Listing of top-ranked peptides for LMP2A Conservancy Constrained T-cell Epitope Cluster (CCTEC) analysis.
| start | stop | HLA count | alleles |
|---|---|---|---|
| 177 | 196 | 5 | A2301(1), B3501(2), B7(1), B27(1), A24(1) |
| 178 | 197 | 5 | A2301(1), B3501(2), B7(1), B27(1), A24(1) |
| 179 | 198 | 5 | A2301(1), B3501(2), B7(1), B27(1), A24(1) |
| 230 | 249 | 5 | A2301(1), B3501(1), B7(1), B27(2), A24(1) |
| 236 | 255 | 5 | A2301(1), B3501(1), B7(1), B27(4), A24(1) |
| 237 | 256 | 5 | A2301(1), B3501(1), B7(1), B27(4), A24(1) |
| 243 | 262 | 5 | A2301(1), B3501(1), B27(1), A24(1), B1402(1) |
| 349 | 368 | 5 | A2301(1), B1402(1), B7(1), B27(2), A24(1) |
| 350 | 369 | 5 | A2301(1), B1402(2), B7(1), B27(2), A24(1) |
| 351 | 370 | 5 | A2301(2), B1402(2), B7(1), B27(2), A24(2) |
| 352 | 371 | 5 | A2301(2), B1402(2), B7(1), B27(2), A24(2) |
| 353 | 372 | 5 | A2301(2), B1402(2), B7(1), B27(2), A24(2) |
| 354 | 373 | 5 | A2301(2), B1402(2), B7(1), B27(2), A24(2) |
| 355 | 374 | 5 | A2301(2), B1402(2), B7(1), B27(2), A24(2) |
| 120 | 139 | 4 | A2301(1), B3501(1), B7(1), A24(1) |
| 121 | 140 | 4 | A2301(1), B3501(1), B7(1), A24(1) |
| 122 | 141 | 4 | A2301(1), B3501(1), B7(1), A24(1) |
| 123 | 142 | 4 | A2301(1), B3501(1), B7(1), A24(1) |
| 124 | 143 | 4 | A2301(1), B3501(1), B7(2), A24(1) |
| 125 | 144 | 4 | A2301(2), B3501(1), B7(2), A24(2) |
Table 6 provides the top 20 peptides from conservancy constrained class I T-cell epitope cluster scan ranked by number of covered HLA alleles. ‘Start’ and ‘Stop’ indicate start and stop residues of the proposed region on the alignment and need therefore not be congruent with positions on the reference sequence. ‘HLA count’ indicates how many different class I HLA alleles and supertypes are covered including the alleles HLA-A*2301, HLA-B*3501, HLA-B*1402 and supertypes B7, B27, A24. Numbers in parenthesis indicate how many ligands were identified within the screening window (20 amino acids) per allele/supertype.

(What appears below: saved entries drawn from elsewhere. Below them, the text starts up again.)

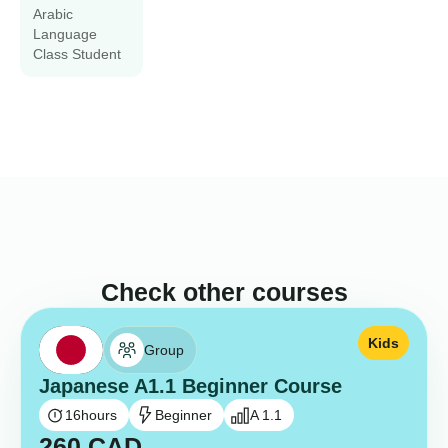
Arabic
Language
Class Student
Check other courses
Kids
Group
Japanese A1.1 Beginner Course
16
hours
Beginner
A 1.1
260
CAD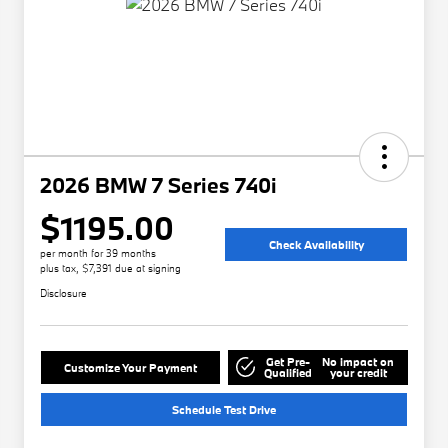
2026 BMW 7 Series 740i
$1195.00
Check Availability
per month for 39 months
plus tax, $7,391 due at signing
Disclosure
Get Pre-
No impact on
Customize Your Payment
Qualified
your credit
Schedule Test Drive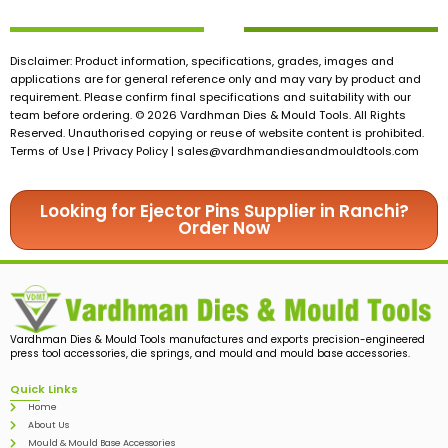
Disclaimer: Product information, specifications, grades, images and
applications are for general reference only and may vary by product and
requirement. Please confirm final specifications and suitability with our
team before ordering. © 2026 Vardhman Dies & Mould Tools. All Rights
Reserved. Unauthorised copying or reuse of website content is prohibited.
Terms of Use | Privacy Policy |
sales@vardhmandiesandmouldtools.com
Looking for Ejector Pins Supplier in Ranchi?
Order Now
Vardhman Dies & Mould Tools manufactures and exports precision-engineered
press tool accessories, die springs, and mould and mould base accessories.
Quick Links
Home
About Us
Mould & Mould Base Accessories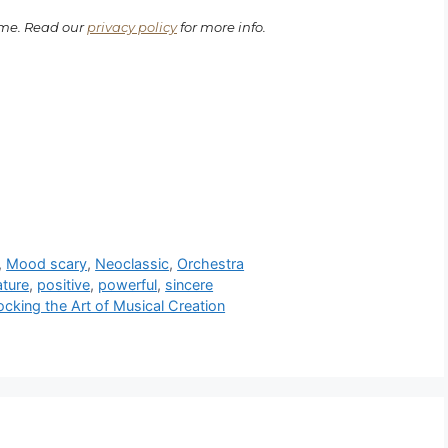
ime. Read our
privacy policy
for more info.
,
Mood scary
,
Neoclassic
,
Orchestra
ature
,
positive
,
powerful
,
sincere
cking the Art of Musical Creation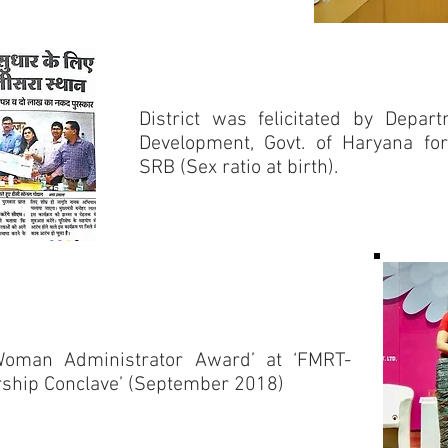
District was felicitated by Depa
Development, Govt. of Haryana fo
SRB (Sex ratio at birth).
Woman Administrator Award’ at ‘FMRT-
ship Conclave’ (September 2018)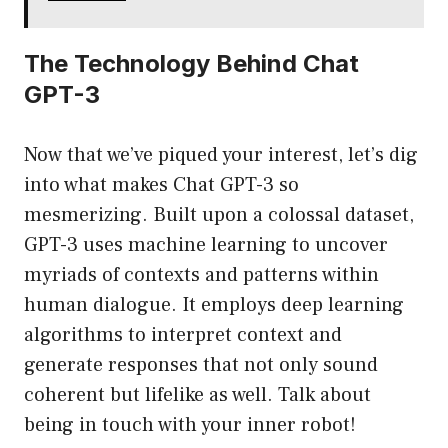
The Technology Behind Chat
GPT-3
Now that we’ve piqued your interest, let’s dig
into what makes Chat GPT-3 so
mesmerizing. Built upon a colossal dataset,
GPT-3 uses machine learning to uncover
myriads of contexts and patterns within
human dialogue. It employs deep learning
algorithms to interpret context and
generate responses that not only sound
coherent but lifelike as well. Talk about
being in touch with your inner robot!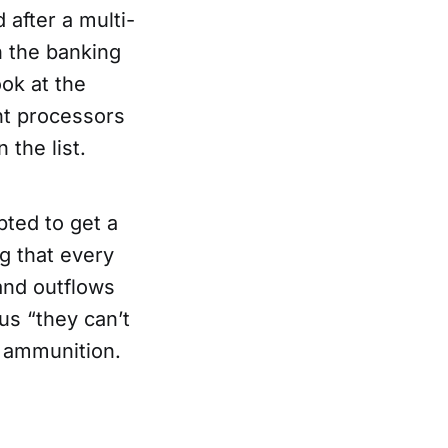
 after a multi-
in the banking
ook at the
nt processors
 the list.
pted to get a
ng that every
and outflows
us “they can’t
l ammunition.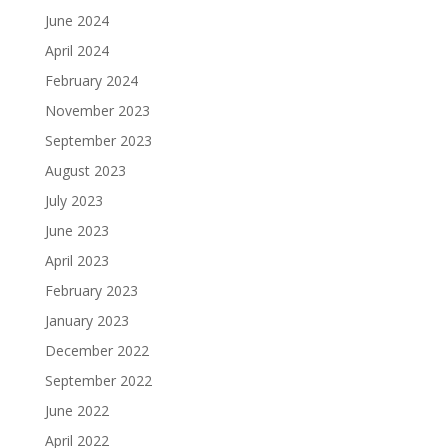
June 2024
April 2024
February 2024
November 2023
September 2023
August 2023
July 2023
June 2023
April 2023
February 2023
January 2023
December 2022
September 2022
June 2022
April 2022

Figure 11Color coded display of variability of antigenicity comparing virus isolates in a region associated with an experimentally determined epitope. NetCTL (left block) and NetMHC (right block) predictions for supertype A24 and specifically HLA-A2301 are shown, respectively. The area represented is centered around known A2301/supertype A24 ligand peptide ‘PYLFWLAA’ starting at alignment position 137. Sequences in the alignments are in the same order as in Figure 10, where the first four and last two sequences are not of EBV origin.